_Prompt_.
Find the line with "Identify the location" in the data below. Repeat it and every line after it up to the end, exactly, but drop the pictures.

Stored data entries
>>>

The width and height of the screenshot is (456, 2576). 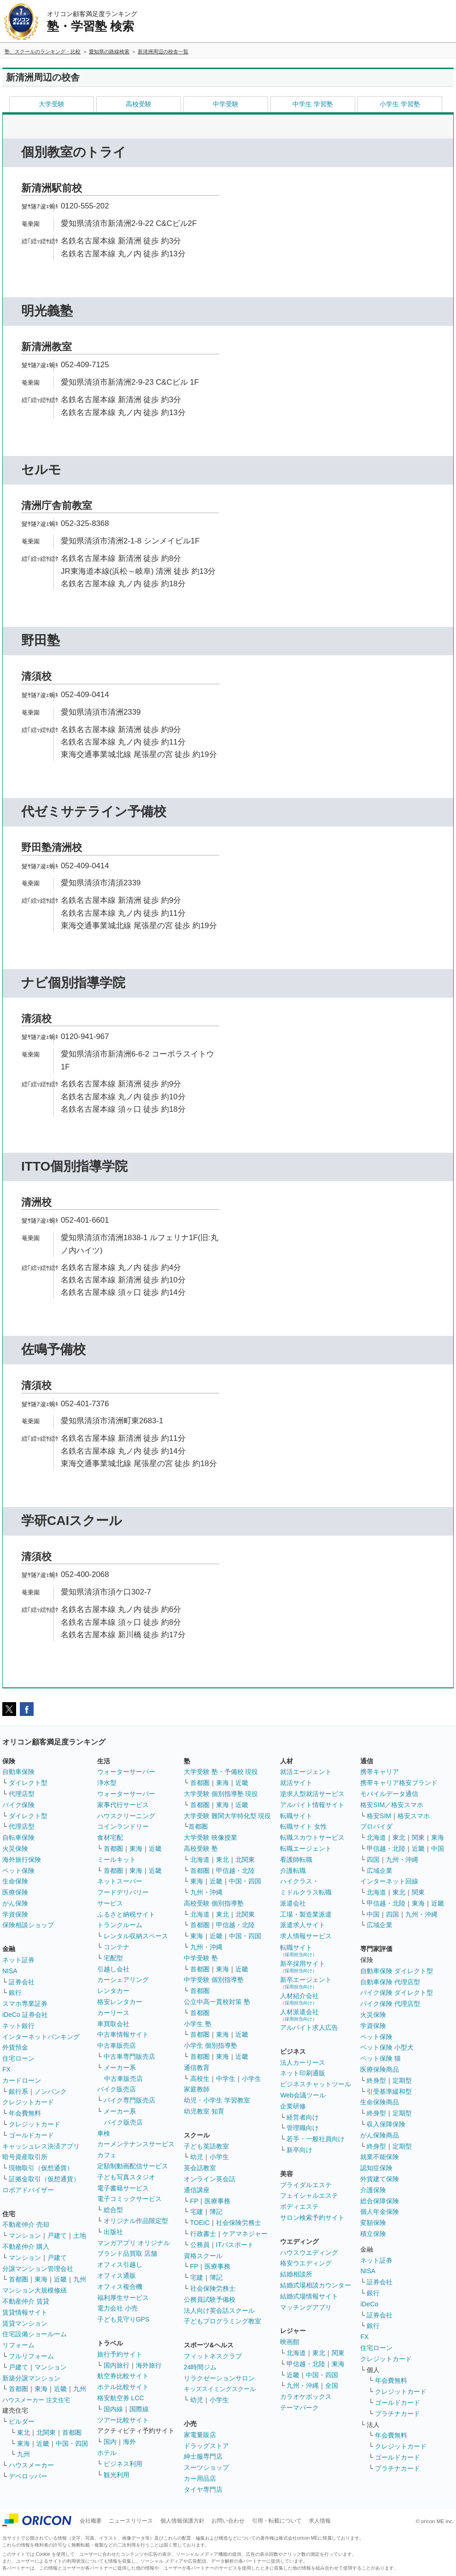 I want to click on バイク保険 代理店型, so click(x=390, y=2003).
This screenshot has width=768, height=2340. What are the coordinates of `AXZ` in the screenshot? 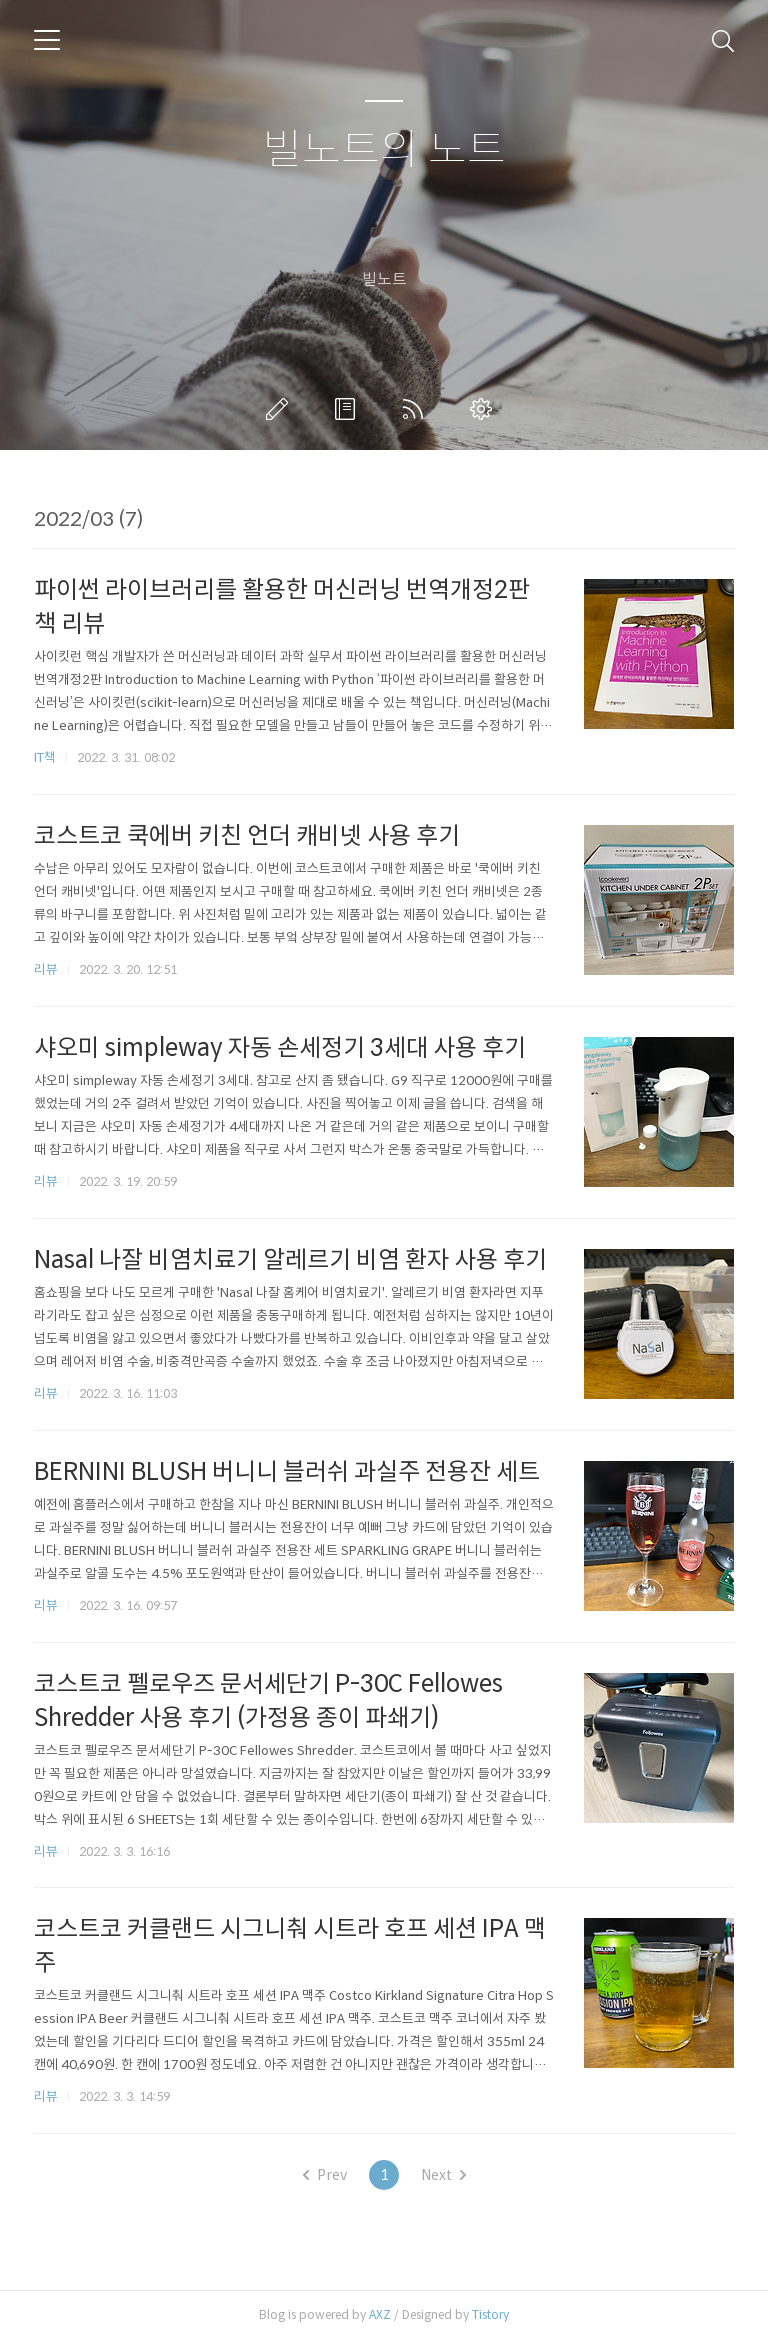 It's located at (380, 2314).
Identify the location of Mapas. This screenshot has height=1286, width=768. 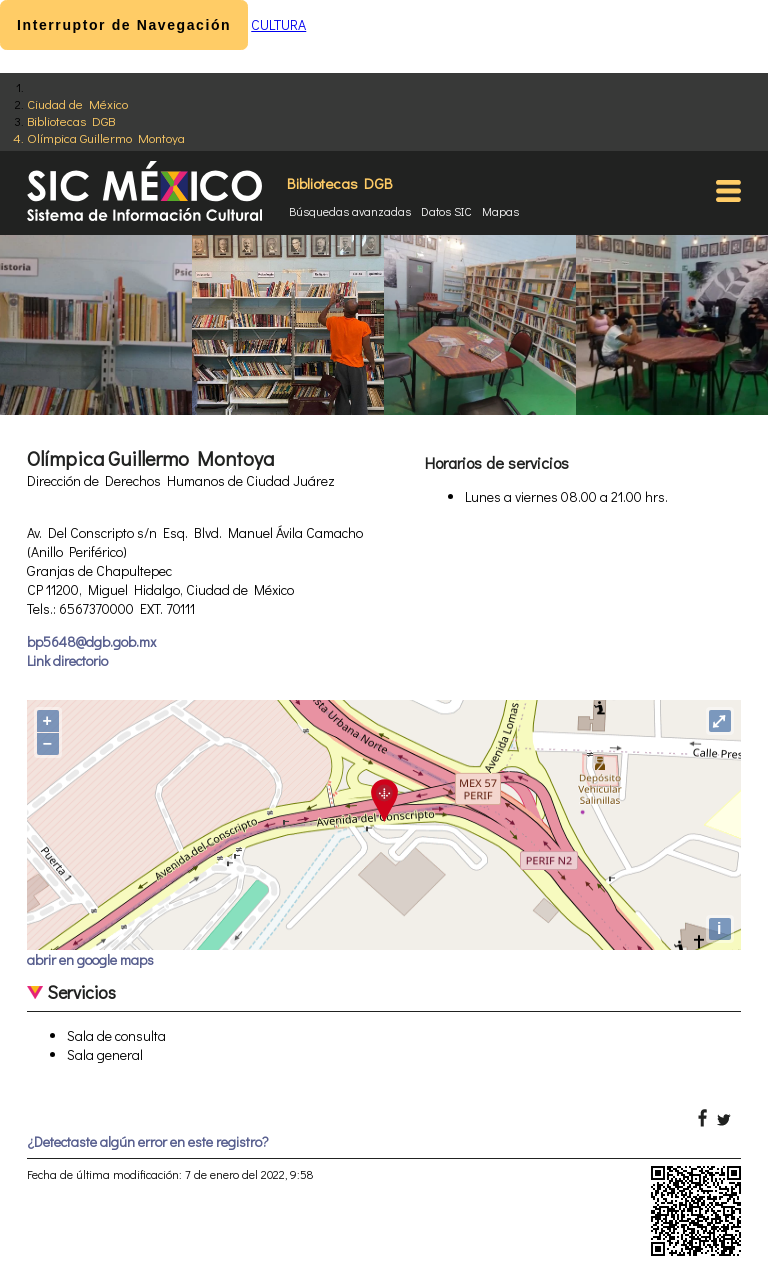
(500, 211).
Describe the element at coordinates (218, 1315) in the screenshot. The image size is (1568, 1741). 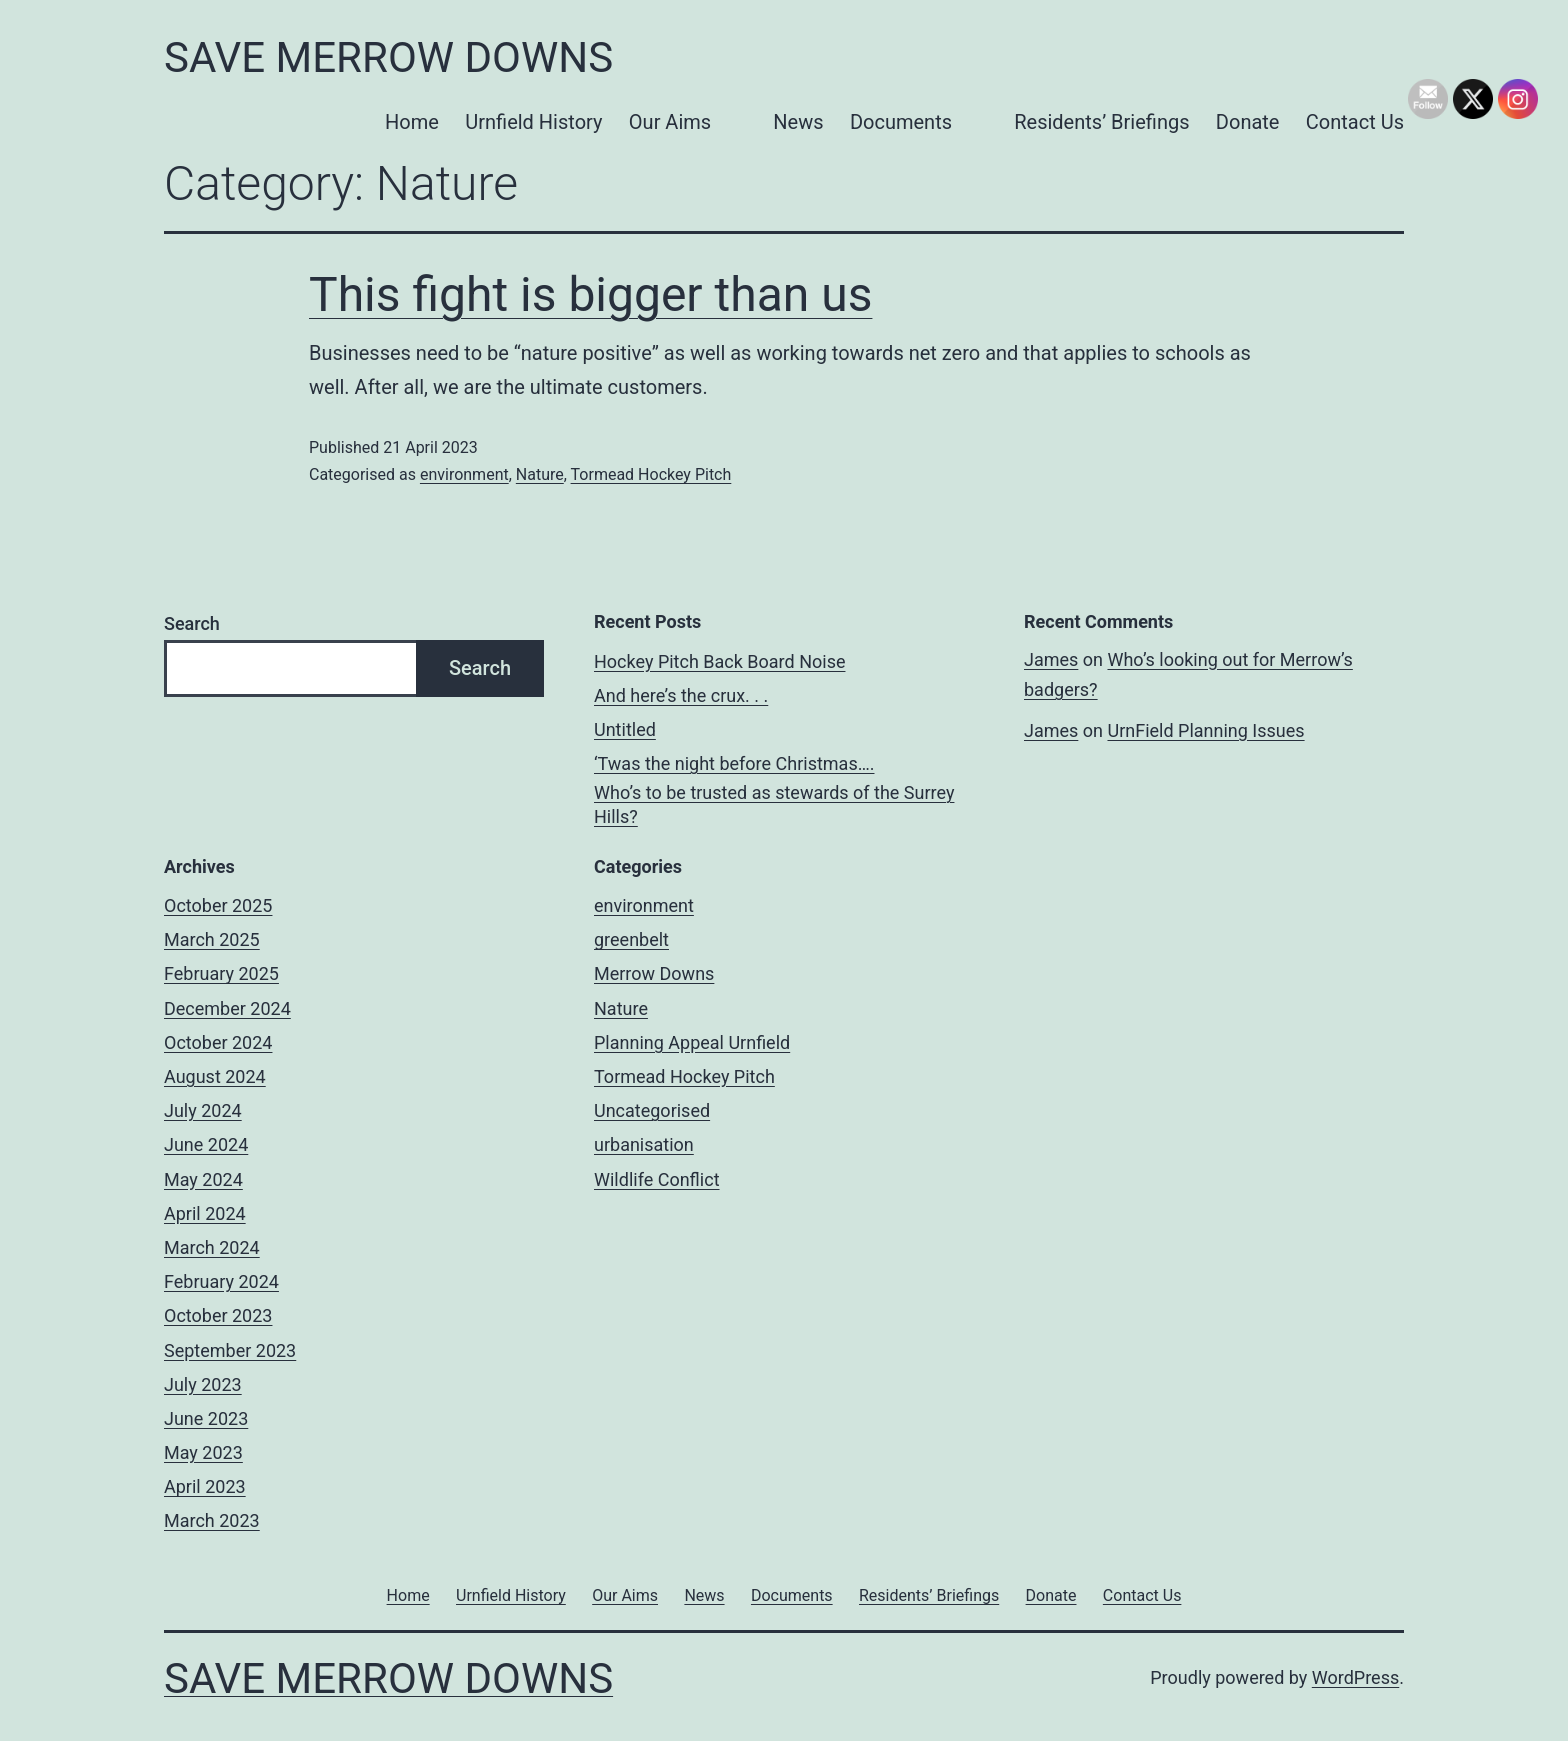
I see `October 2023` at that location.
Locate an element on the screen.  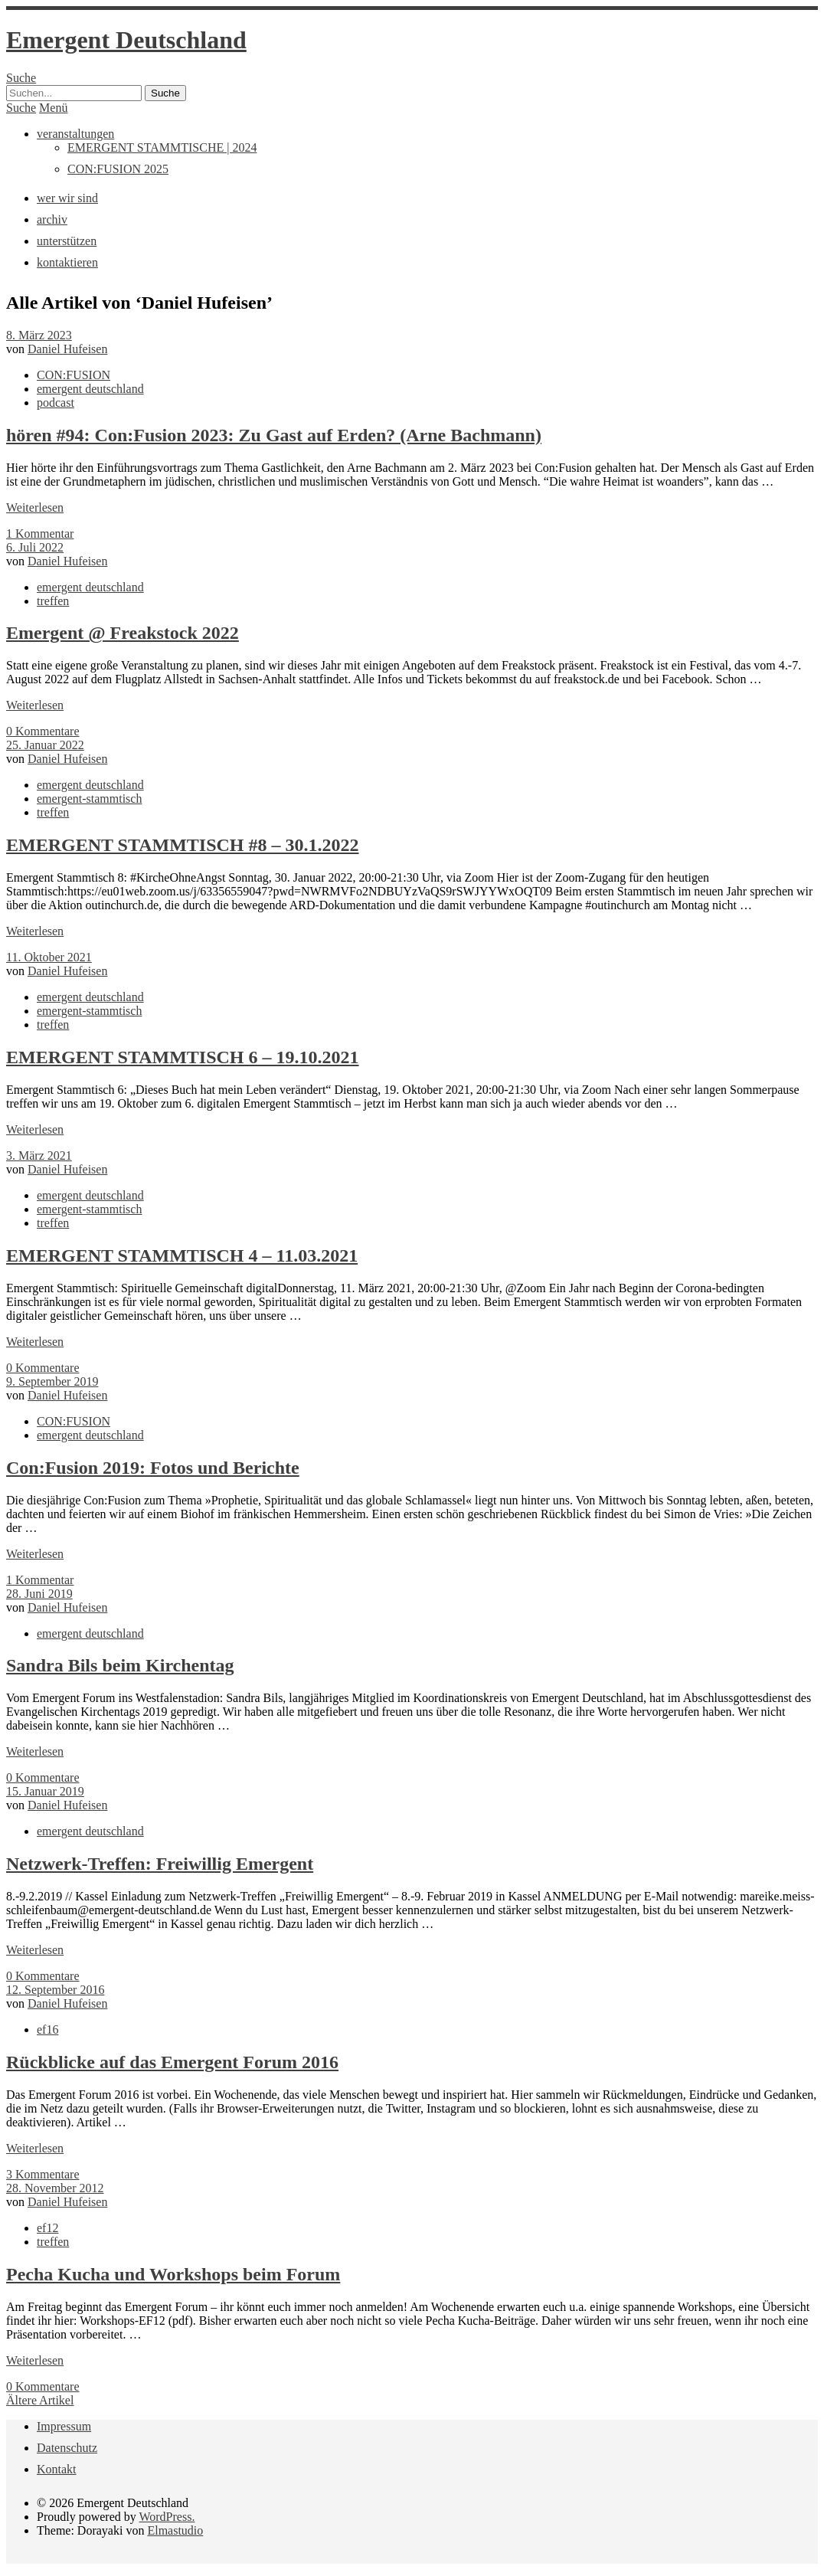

<<<

_Solution for this exercise_.
Identify the location of Mapas. This screenshot has height=1286, width=768. 
(500, 211).
Describe the element at coordinates (218, 1315) in the screenshot. The image size is (1568, 1741). 
I see `October 2023` at that location.
Locate an element on the screen.  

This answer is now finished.